Circumcision of the Heart

Read Colossians 2:11-15 …

Circumcision, as a practice, was not specifically limited to the Old Testament Jewish community. The practice has been noted among other nations around Israel, including the Egyptians, “and so in itself is not a distinguishing mark.”[i] Yet for the Israelites, the rite was a distinguishing mark, one that identified the individual as part of the covenant people of God. That covenant goes back to the promise that God made to Abraham in Genesis 12, before Abraham ever leaves Ur of the Chaldeans, and that promise included three specifics: to bring Abraham to a new land, to greatly multiply his family, and that from him all nations will be blessed (v.1-3). Circumcision was added by God as a sign of that covenant in Genesis 17 – “This is My covenant which you shall keep, between Me and you and your descendants after you: Every male child among you shall be circumcised” (v.10, NKJV), and “He who is born in your house and he who is bought with your money must be circumcised, and My covenant shall be in your flesh for an everlasting covenant” (v.13).

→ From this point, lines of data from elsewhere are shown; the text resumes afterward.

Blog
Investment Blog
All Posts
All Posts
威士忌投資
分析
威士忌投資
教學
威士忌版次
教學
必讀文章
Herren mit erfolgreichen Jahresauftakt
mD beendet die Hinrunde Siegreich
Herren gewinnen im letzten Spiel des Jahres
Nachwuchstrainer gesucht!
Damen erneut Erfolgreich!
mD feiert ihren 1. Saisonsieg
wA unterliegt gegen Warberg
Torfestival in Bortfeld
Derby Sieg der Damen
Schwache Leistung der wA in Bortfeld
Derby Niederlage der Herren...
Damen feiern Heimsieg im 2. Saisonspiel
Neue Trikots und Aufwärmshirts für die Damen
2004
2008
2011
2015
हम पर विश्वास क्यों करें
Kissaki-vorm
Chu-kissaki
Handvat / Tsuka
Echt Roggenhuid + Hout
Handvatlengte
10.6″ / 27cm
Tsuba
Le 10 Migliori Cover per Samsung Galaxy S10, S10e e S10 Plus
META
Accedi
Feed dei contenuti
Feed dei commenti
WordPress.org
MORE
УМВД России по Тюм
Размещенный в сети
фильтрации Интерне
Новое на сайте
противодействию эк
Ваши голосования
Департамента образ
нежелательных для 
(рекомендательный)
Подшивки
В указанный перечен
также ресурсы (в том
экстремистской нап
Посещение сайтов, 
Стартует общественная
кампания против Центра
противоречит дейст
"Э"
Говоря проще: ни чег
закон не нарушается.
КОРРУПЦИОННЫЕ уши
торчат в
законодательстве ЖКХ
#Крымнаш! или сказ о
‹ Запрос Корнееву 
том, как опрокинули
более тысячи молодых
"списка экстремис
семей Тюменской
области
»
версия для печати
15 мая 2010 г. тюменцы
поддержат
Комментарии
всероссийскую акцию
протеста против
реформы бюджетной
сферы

So, for about 1800 years, the Israelites practiced the rite of circumcision as an identifying mark of the covenant people of God. Circumcision was so much a part of the identifying mark for the children of Israel, that when one comes to Judges 15, Samson uses the lack of circumcision to describe Israel’s enemies (v.18). Circumcision is so identified with the covenant made with Abraham that when Jeremiah tells the Israelites that their “ears are uncircumcised” (Jer. 6:10) it is an immediate indication that they are not listening to the words of God. Later Jeremiah identifies the real problem with the Israelite nation as a whole, “all the house of Israel are uncircumcised in the heart” (Jer. 9:26). The physical practice might have been kept, but Jeremiah makes a powerful and plain point – keeping the physical practice of circumcision is good but keeping the laws of God from the heart cannot be ignored (see Lev. 26:40-42; Deut. 10:15-16; Acts 7:51).

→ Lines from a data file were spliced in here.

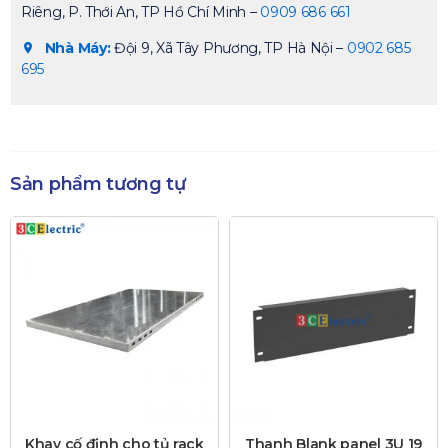
Riêng, P. Thới An, TP Hồ Chí Minh –
0909 686 661
Nhà Máy:
Đội 9, Xã Tây Phương, TP Hà Nội –
0902 685
695
Sản phẩm tương tự
Khay cố định cho tủ rack
Thanh Blank panel 3U 19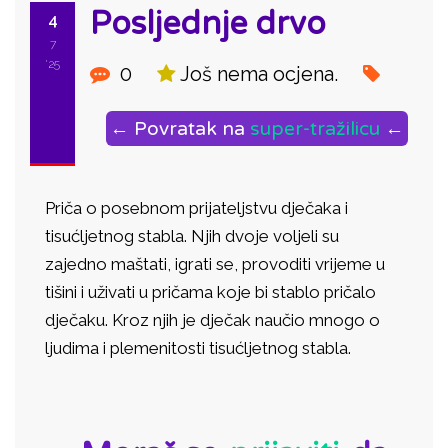
Posljednje drvo
4
7
'25
0
Još nema ocjena.
← Povratak na
super-tražilicu
←
Priča o posebnom prijateljstvu dječaka i
tisućljetnog stabla. Njih dvoje voljeli su
zajedno maštati, igrati se, provoditi vrijeme u
tišini i uživati u pričama koje bi stablo pričalo
dječaku. Kroz njih je dječak naučio mnogo o
ljudima i plemenitosti tisućljetnog stabla.
ID: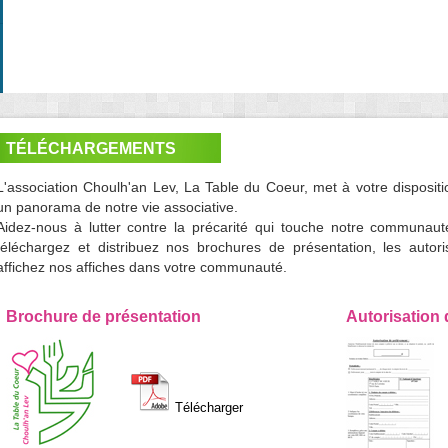
TÉLÉCHARGEMENTS
L'association Choulh'an Lev, La Table du Coeur, met à votre dispos
un panorama de notre vie associative.
Aidez-nous à lutter contre la précarité qui touche notre communauté
téléchargez et distribuez nos brochures de présentation, les autor
affichez nos affiches dans votre communauté.
Brochure de présentation
Autorisation
Télécharger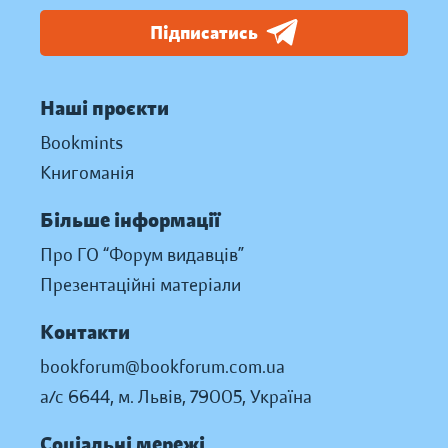
Підписатись
Наші проєкти
Bookmints
Книгоманія
Більше інформації
Про ГО “Форум видавців”
Презентаційні матеріали
Контакти
bookforum@bookforum.com.ua
а/с 6644, м. Львів, 79005, Україна
Соціальні мережі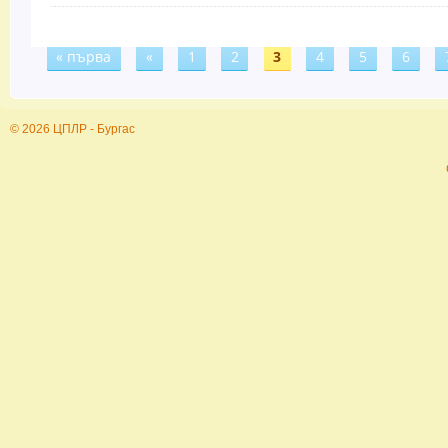
« първа
«
1
2
3
4
5
6
Страници
© 2026 ЦПЛР - Бургас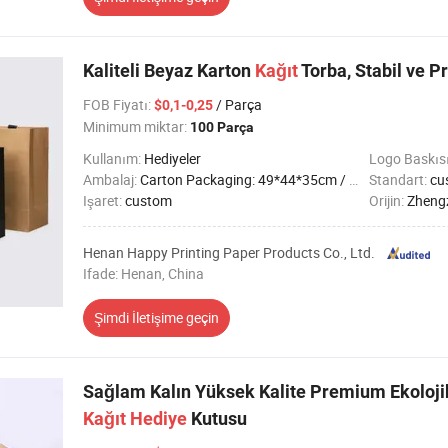
Kaliteli Beyaz Karton
Kağıt
Torba, Stabil ve Pr
FOB Fiyatı
:
/ Parça
$0,1-0,25
Minimum miktar:
100 Parça
Kullanım:
Hediyeler
Logo Baskıs
Ambalaj:
Carton Packaging: 49*44*35cm / Customizable
Standart:
cu
Işaret:
custom
Orijin:
Zheng
Henan Happy Printing Paper Products Co., Ltd.
Ifade: Henan, China
Şimdi İletişime geçin
Sağlam Kalın Yüksek Kalite Premium Ekolojik
Kağıt
Hediye
Kutusu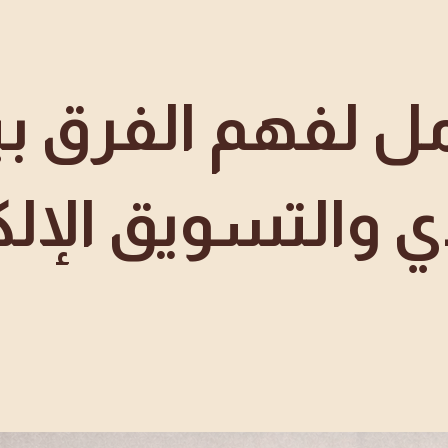
مل لفهم الفرق ب
ي والتسويق الإل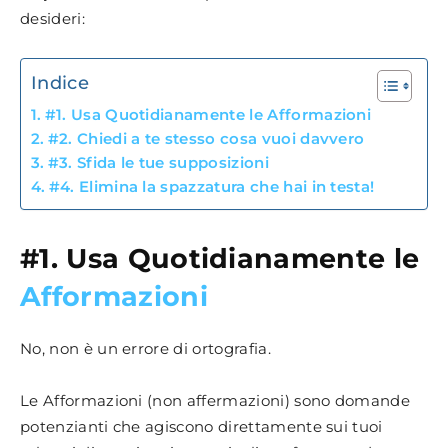
desideri:
Indice
#1. Usa Quotidianamente le Afformazioni
#2. Chiedi a te stesso cosa vuoi davvero
#3. Sfida le tue supposizioni
#4. Elimina la spazzatura che hai in testa!
#1. Usa Quotidianamente le
Afformazioni
No, non è un errore di ortografia.
Le Afformazioni (non affermazioni) sono domande
potenzianti che agiscono direttamente sui tuoi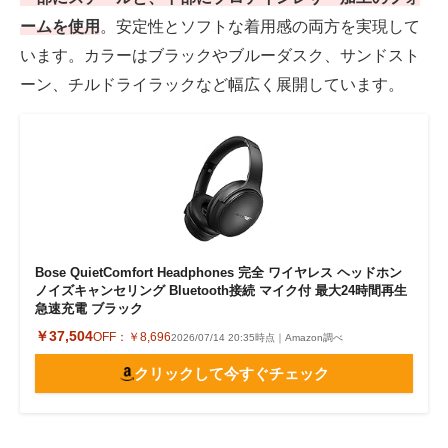
ームを使用
。安定性とソフトな着用感の両方を実現して
います。カラーはブラックやブルーダスク、サンドスト
ーン、チルドライラックなど幅広く展開しています。
Bose QuietComfort Headphones 完全 ワイヤレス ヘッドホン
ノイズキャンセリング Bluetooth接続 マイク付 最大24時間再生
急速充電 ブラック
￥37,504
OFF：
￥8,696
2026/07/14 20:35時点｜Amazon調べ
クリックして今すぐチェック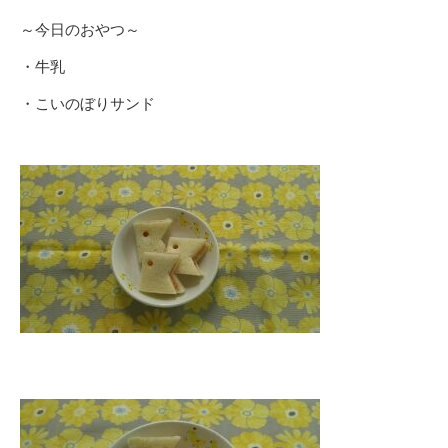
～今日のおやつ～
・牛乳
・こいのぼりサンド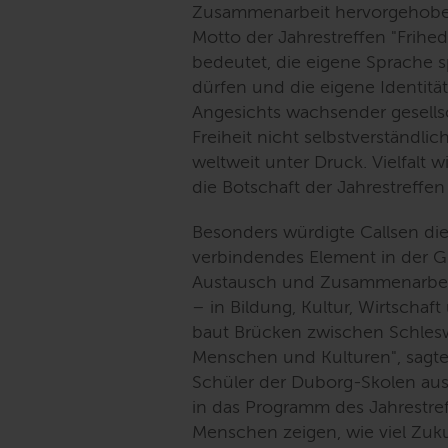
Zusammenarbeit hervorgehoben
Motto der Jahrestreffen "Frihede
bedeutet, die eigene Sprache s
dürfen und die eigene Identitä
Angesichts wachsender gesellsc
Freiheit nicht selbstverständl
weltweit unter Druck. Vielfalt w
die Botschaft der Jahrestreffen 
Besonders würdigte Callsen die
verbindendes Element in der Gre
Austausch und Zusammenarbei
– in Bildung, Kultur, Wirtschaf
baut Brücken zwischen Schles
Menschen und Kulturen"
, sagt
Schüler der Duborg-Skolen aus
in das Programm des Jahrestre
Menschen zeigen, wie viel Zukun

Just as Moses, Jeremiah, and Stephen hammer home the truth that physical circumcision has no meaning if the heart is not circumcised, Paul, by inspiration of the Holy Spirit, has the final say regarding circumcision and the Christian. “For he is not a Jew who is one outwardly, nor is circumcision that which is outward in the flesh; but he is a Jew who is one inwardly; and circumcision is that of the heart, in the Spirit, not in the letter; whose praise is not from men but from God” (Rom. 2:28-29). The real identification of a child of God is not an outward sign but a heart that turns to, obeys, and walks in the ways of the Lord. Further, Paul tells the Galatians – a people being told by Judaizing teachers it’s alright if they want to be Christians, but they still need to keep the Law – “For in Christ Jesus neither circumcision nor uncircumcision avails anything, but faith working through love” (Gal. 5:6) and “… neither circumcision nor uncircumcision avails anything, but a new creation” (6:15). Physical circumcision is irrelevant to the New Testament Christian.

Considering this, when Paul tells the Colossians – “In Him you were also circumcised with the circumcision made without hands, by putting off the body of the sins of the flesh, by the circumcision of Christ, buried with Him in baptism, in which you also were raised with Him through faith in the working of God, who raised Him from the dead” (2:11-12). Between Romans 2 and Colossians 2, Paul plainly says a “circumcision made without hands” is a circumcision of the heart in which a change in one’s life is produced. What circumcision did for the Israelites as an identification of being members of the covenant made with Abraham has no place in the life of the Christian. The relationship that Paul highlights in Colossians 2 is not that circumcision and baptism are both initiatory rites of some kind, but that “the physical removal of a bit of skin by human hands is a figure or a type of the spiritual removal of the old sinful nature ‘without hands.’”[ii]  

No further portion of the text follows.